Sophomore guard Hakim Hart had shuffled in and out of the starting group earlier in the season, but he has excelled lately, taking over part-time point guard duties while also hitting critical shots. Hart played 35 minutes in a win against Michigan State last weekend, and Turgeon said the sophomore is “twice the player now than he was when he was playing in December.” Hart, who played sparingly as a freshman, exemplifies why this team needed time to develop, particularly with limited practice time during the summer and fall because of the pandemic. Players had to grow into their new roles.
Forwards Jairus Hamilton and Smith, who both transferred to Maryland before this season, come off the bench and have improved during the season. Hamilton scored a combined 28 points in Maryland’s games against Nebraska on back-to-back nights last month.
Finding the eighth member of the rotation took longer. Earlier in the conference slate, a crew of underclassmen played sporadic minutes, but none emerged as an obvious solution ready for Big Ten competition. Since Maryland played at Minnesota on Jan. 23, sophomore center Chol Marial, freshman forward James Graham III and freshman guard Marcus Dockery have hardly appeared in games. Aquan Smart, a freshman guard, has played a bit more regularly but still doesn’t have a spot in the rotation.
Turgeon instead placed his trust in Mona, a former walk-on who’s reliable and rarely makes mistakes. Mona is not much of an offensive threat, but he moves the ball and defends well. When asked recently about Mona taking that eighth-man role, Turgeon said: “We feel great about it. We really do.”

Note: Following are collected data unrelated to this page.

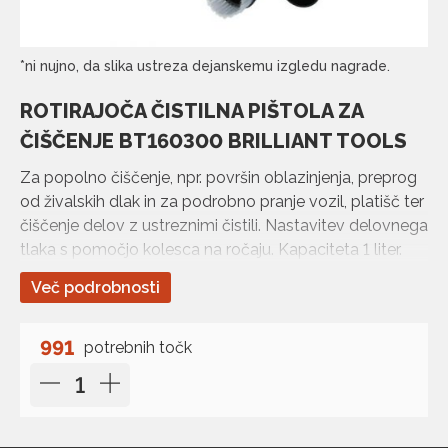
*ni nujno, da slika ustreza dejanskemu izgledu nagrade.
ROTIRAJOČA ČISTILNA PIŠTOLA ZA
ČIŠČENJE BT160300 BRILLIANT TOOLS
Za popolno čiščenje, npr. površin oblazinjenja, preprog
od živalskih dlak in za podrobno pranje vozil, platišč ter
čiščenje delov z ustreznimi čistili. Nastavitev delovnega
tlaka s pomočjo kolesca na ročaju. Kapaciteta 1 liter.
Maksimalni tlak 9,2 bara.
Več podrobnosti
991
potrebnih točk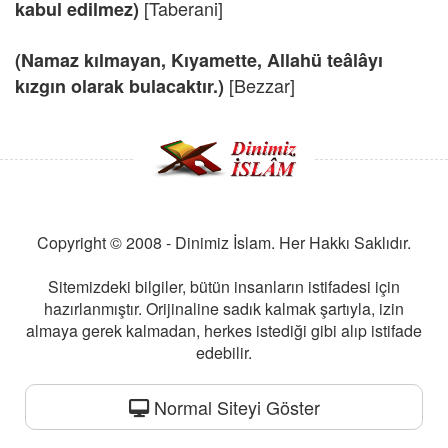
[Taberani]
kabul edilmez)
(Namaz kılmayan, Kıyamette, Allahü teâlâyı
[Bezzar]
kızgın olarak bulacaktır.)
Copyright © 2008 - Dinimiz İslam. Her Hakkı Saklıdır.
Sitemizdeki bilgiler, bütün insanların istifadesi için
hazırlanmıştır. Orijinaline sadık kalmak şartıyla, izin
almaya gerek kalmadan, herkes istediği gibi alıp istifade
edebilir.
Normal Siteyi Göster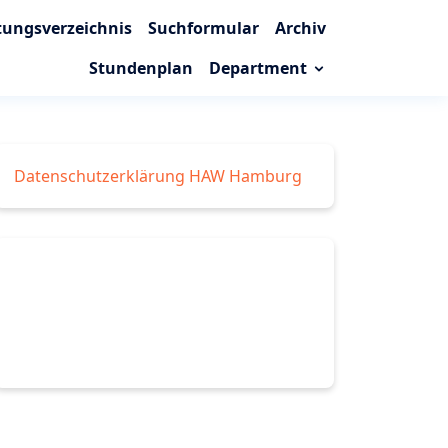
tungsverzeichnis
Suchformular
Archiv
Stundenplan
Department
Datenschutzerklärung HAW Hamburg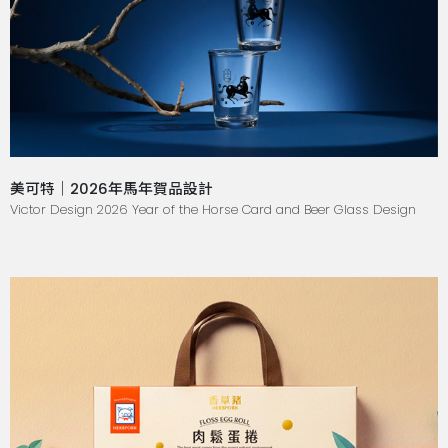
美可特｜2026年馬年賀品設計
Victor Design 2026 Year of the Horse Card and Beer Glass Design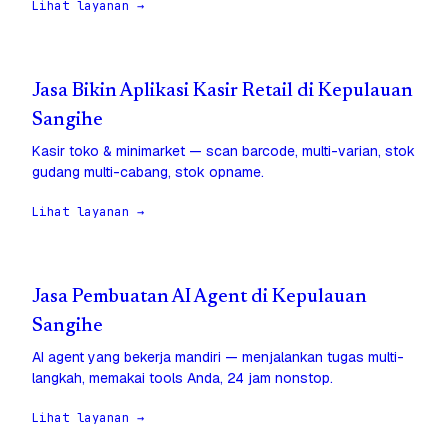
Lihat layanan →
Jasa Bikin Aplikasi Kasir Retail di Kepulauan
Sangihe
Kasir toko & minimarket — scan barcode, multi-varian, stok
gudang multi-cabang, stok opname.
Lihat layanan →
Jasa Pembuatan AI Agent di Kepulauan
Sangihe
AI agent yang bekerja mandiri — menjalankan tugas multi-
langkah, memakai tools Anda, 24 jam nonstop.
Lihat layanan →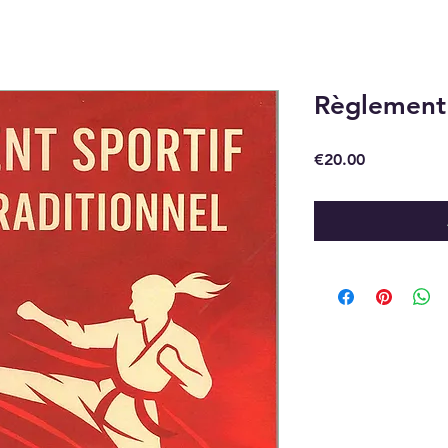
Règlement 
Price
€20.00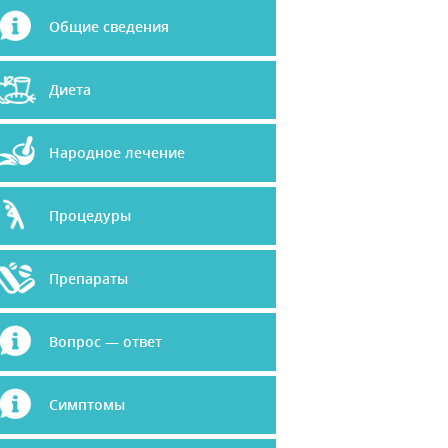
Общие сведения
Диета
Народное лечение
Процедуры
Препараты
Вопрос — ответ
Симптомы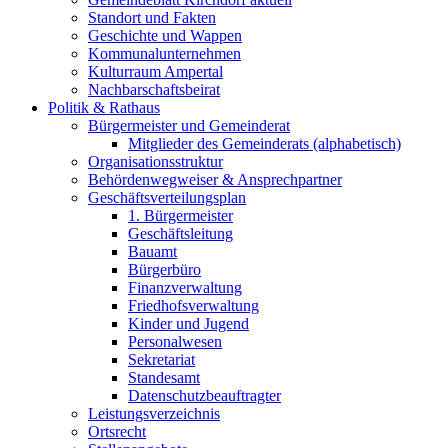
Standort und Fakten
Geschichte und Wappen
Kommunalunternehmen
Kulturraum Ampertal
Nachbarschaftsbeirat
Politik & Rathaus
Bürgermeister und Gemeinderat
Mitglieder des Gemeinderats (alphabetisch)
Organisationsstruktur
Behördenwegweiser & Ansprechpartner
Geschäftsverteilungsplan
1. Bürgermeister
Geschäftsleitung
Bauamt
Bürgerbüro
Finanzverwaltung
Friedhofsverwaltung
Kinder und Jugend
Personalwesen
Sekretariat
Standesamt
Datenschutzbeauftragter
Leistungsverzeichnis
Ortsrecht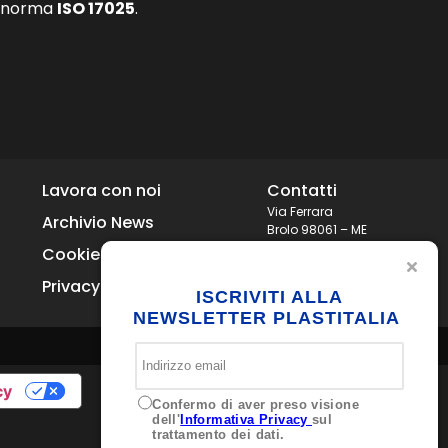
a norma
ISO 17025
.
Lavora con noi
Contatti
Via Ferrara
Archivio News
Brolo 98061 – ME
Italia
Cookie Policy
+39 0941 536311
Privacy
info@plastitaliaspa.com
ISCRIVITI ALLA
NEWSLETTER PLASTITALIA
cy
Confermo di aver preso visione
dell'
Informativa Privacy
sul
trattamento dei dati.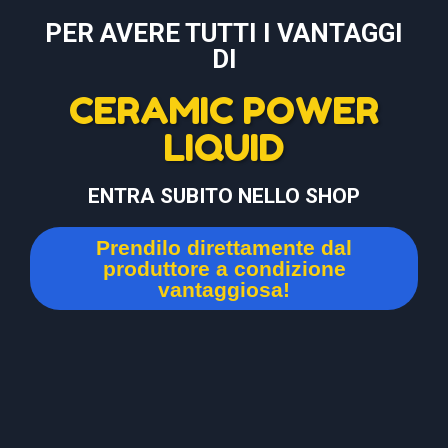
PER AVERE TUTTI I VANTAGGI
DI
CERAMIC POWER
LIQUID
ENTRA SUBITO NELLO SHOP
Prendilo direttamente dal
produttore a condizione
vantaggiosa!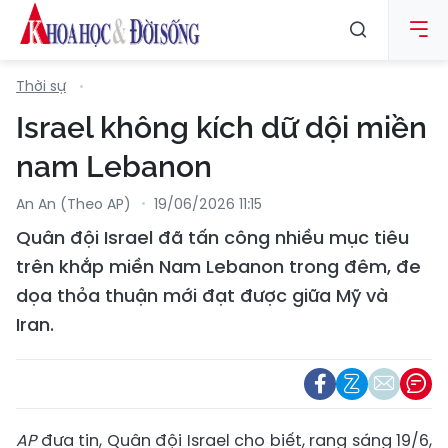
Thời sự
Israel không kích dữ dội miền
nam Lebanon
An An (Theo AP)
19/06/2026 11:15
Quân đội Israel đã tấn công nhiều mục tiêu
trên khắp miền Nam Lebanon trong đêm, đe
dọa thỏa thuận mới đạt được giữa Mỹ và
Iran.
AP
đưa tin, Quân đội Israel cho biết, rạng sáng 19/6,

The Terps settled into that rotation, still placing a large share of the burden on their top players. Turgeon credited the recent surge, in part, to more of his players performing at a high level on a regular basis.
“We kind of found who we are, and we’ve seen success recently,” Morsell said when his team was riding the five-game winning streak.
Then Maryland faced a steep decline at Northwestern, where only two Terps played well and the others offered lackluster contributions. The Terps haven’t forgotten what worked for them during the streak, but their next game is a test of just how quickly they can recapture that form.